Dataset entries
━━━━━━

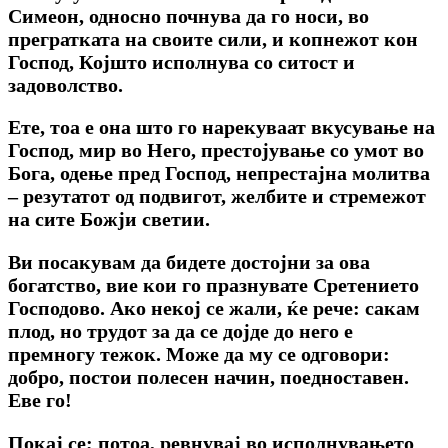
Симеон, односно почнува да го носи, во
прегратката на своите сили, и копнежот кон
Господ, Којшто исполнува со ситост и
задоволство.
Ете, тоа е она што го нарекуваат вкусување на
Господ, мир во Него, престојување со умот во
Бога, одење пред Господ, непрестајна молитва
– резутатот од подвигот, желбите и стремежот
на сите Божји светии.
Ви посакувам да бидете достојни за ова
богатство, вие кои го празнувате Сретението
Господово. Ако некој се жали, ќе рече: сакам
плод, но трудот за да се дојде до него е
премногу тежок. Може да му се одговори:
добро, постои полесен начин, поедноставен.
Еве го!
Покај се; потоа, ревнувај во исполнувањето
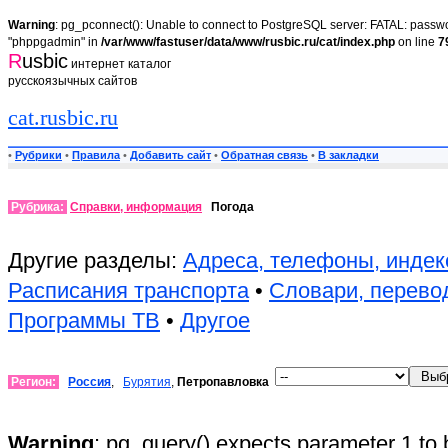
Warning
: pg_pconnect(): Unable to connect to PostgreSQL server: FATAL: passwor
"phppgadmin" in
/var/www/fastuser/data/www/rusbic.ru/cat/index.php
on line
7
R
usbic
интернет каталог
русскоязычных сайтов
cat.rusbic.ru
•
Рубрики
•
Правила
•
Добавить сайт
•
Обратная связь
•
В закладки
Рубрика:
Справки, информация
Погода
Другие разделы:
Адреса, телефоны, инде
Расписания транспорта
•
Словари, перево
Программы ТВ
•
Другое
Регион:
Россия
,
Бурятия
,
Петропавловка
Warning
: pg_query() expects parameter 1 to 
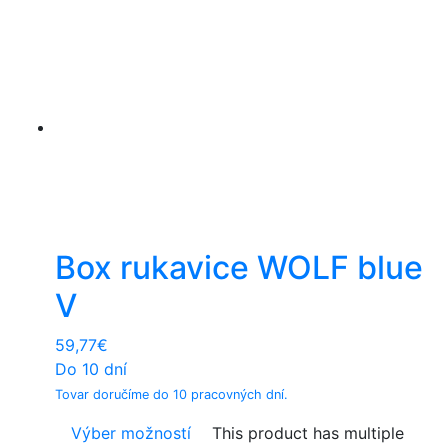
Box rukavice WOLF blue
V
59,77
€
Do 10 dní
Tovar doručíme do 10 pracovných dní.
Výber možností
This product has multiple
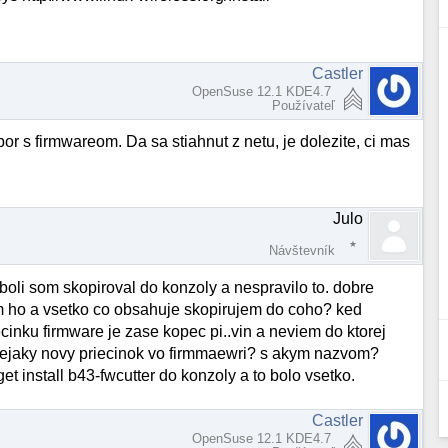
Castler
OpenSuse 12.1 KDE4.7
Používateľ
or s firmwareom. Da sa stiahnut z netu, je dolezite, ci mas
Julo
Návštevník
 boli som skopiroval do konzoly a nespravilo to. dobre
em ho a vsetko co obsahuje skopirujem do coho? ked
ecinku firmware je zase kopec pi..vin a neviem do ktorej
 nejaky novy priecinok vo firmmaewri? s akym nazvom?
et install b43-fwcutter do konzoly a to bolo vsetko.
Castler
OpenSuse 12.1 KDE4.7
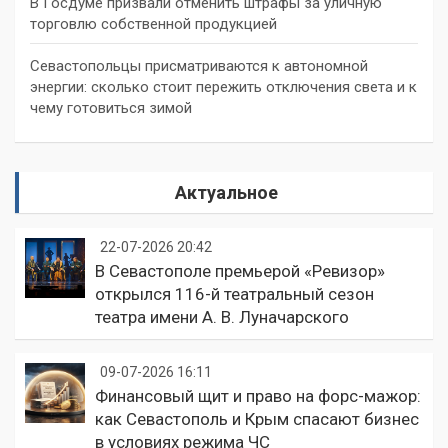
В Госдуме призвали отменить штрафы за уличную
торговлю собственной продукцией
Севастопольцы присматриваются к автономной
энергии: сколько стоит пережить отключения света и к
чему готовиться зимой
Актуальное
22-07-2026 20:42
В Севастополе премьерой «Ревизор»
открылся 116-й театральный сезон
театра имени А. В. Луначарского
09-07-2026 16:11
Финансовый щит и право на форс-мажор:
как Севастополь и Крым спасают бизнес
в условиях режима ЧС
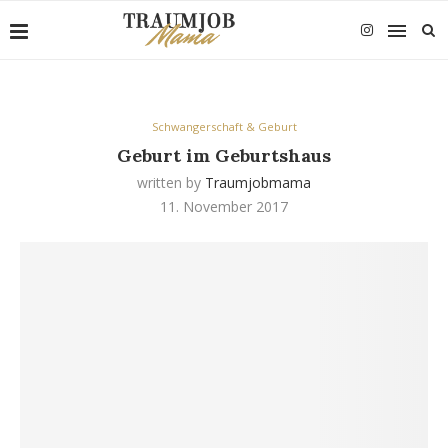
Schwangerschaft & Geburt
Geburt im Geburtshaus
written by
Traumjobmama
11. November 2017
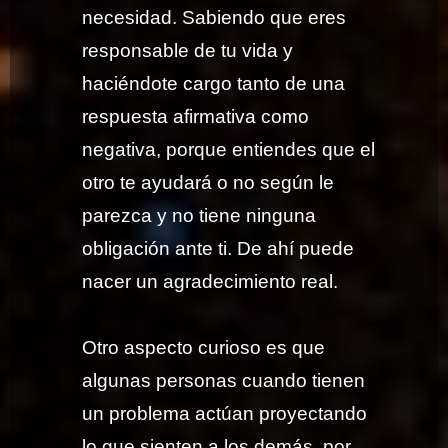
necesidad. Sabiendo que eres
responsable de tu vida y
haciéndote cargo tanto de una
respuesta afirmativa como
negativa, porque entiendes que el
otro te ayudará o no según le
parezca y no tiene ninguna
obligación ante ti. De ahí puede
nacer un agradecimiento real.
Otro aspecto curioso es que
algunas personas cuando tienen
un problema actúan proyectando
lo que sienten a los demás, por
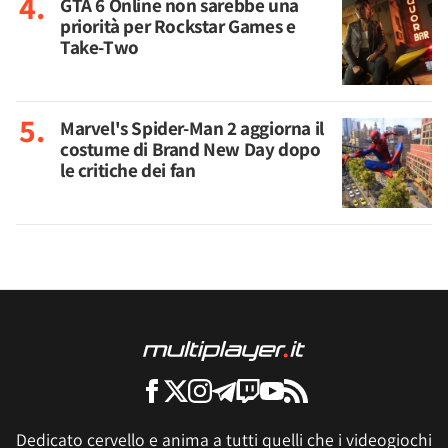
GTA 6 Online non sarebbe una
priorità per Rockstar Games e
Take-Two
Marvel's Spider-Man 2 aggiorna il
costume di Brand New Day dopo
le critiche dei fan
Dedicato cervello e anima a tutti quelli che i videogiochi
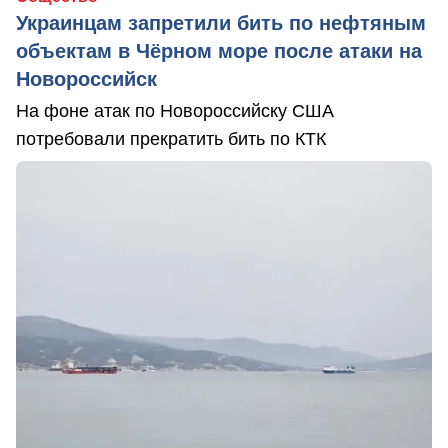
Украинцам запретили бить по нефтяным
объектам в Чёрном море после атаки на
Новороссийск
На фоне атак по Новороссийску США
потребовали прекратить бить по КТК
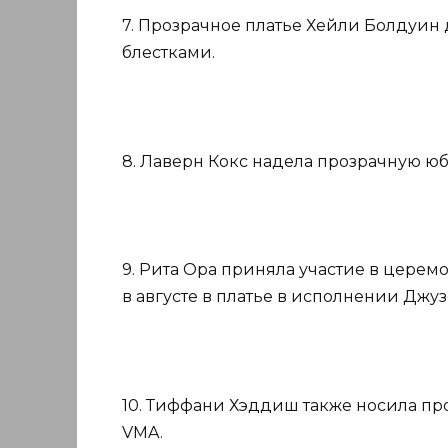
7. Прозрачное платье Хейли Болдуин
блестками.
8. Лаверн Кокс надела прозрачную ю
9. Рита Ора приняла участие в церем
в августе в платье в исполнении Джуз
10. Тиффани Хэддиш также носила п
VMA.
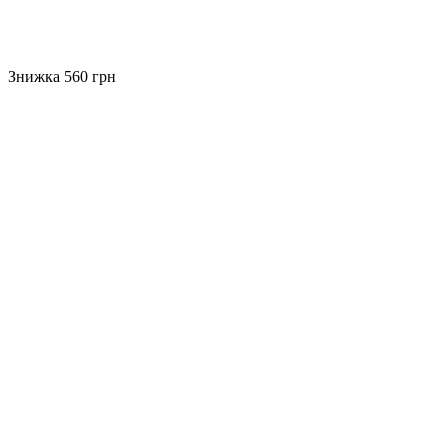
Знижка 560 грн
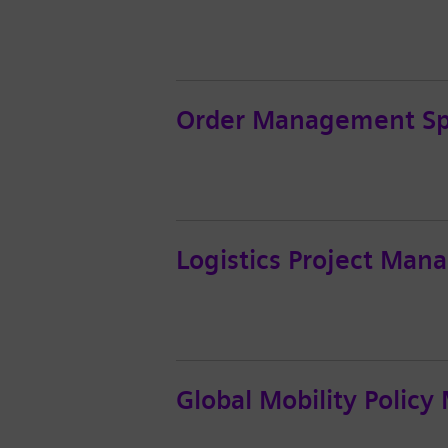
Order Management Spe
Logistics Project Mana
Global Mobility Polic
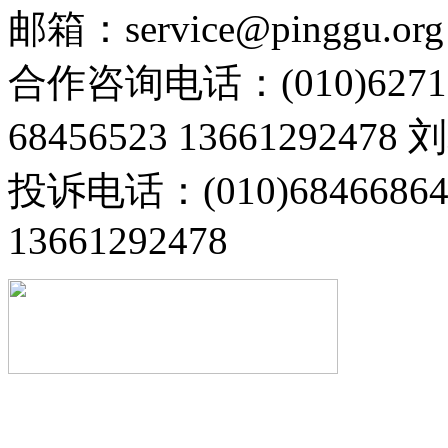
邮箱：service@pinggu.org
合作咨询电话：(010)6271
68456523 13661292478
投诉电话：(010)68466
13661292478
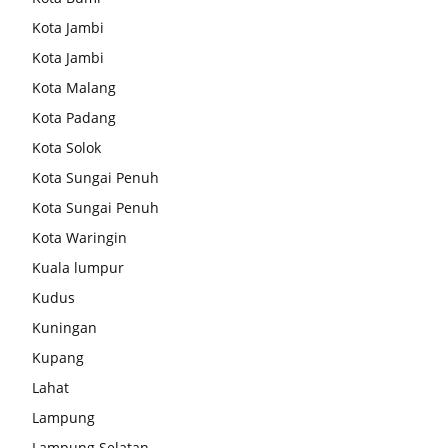
Kota Jambi
Kota Jambi
Kota Malang
Kota Padang
Kota Solok
Kota Sungai Penuh
Kota Sungai Penuh
Kota Waringin
Kuala lumpur
Kudus
Kuningan
Kupang
Lahat
Lampung
Lampung Selatan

━━━━━━

**What is expected**
Lines from the entries that contain the string "rusbic" must be found and copied.

**Response area**
/var/www/fastuser/data/www/rusbic.ru/cat/index.php
cat.rusbic.ru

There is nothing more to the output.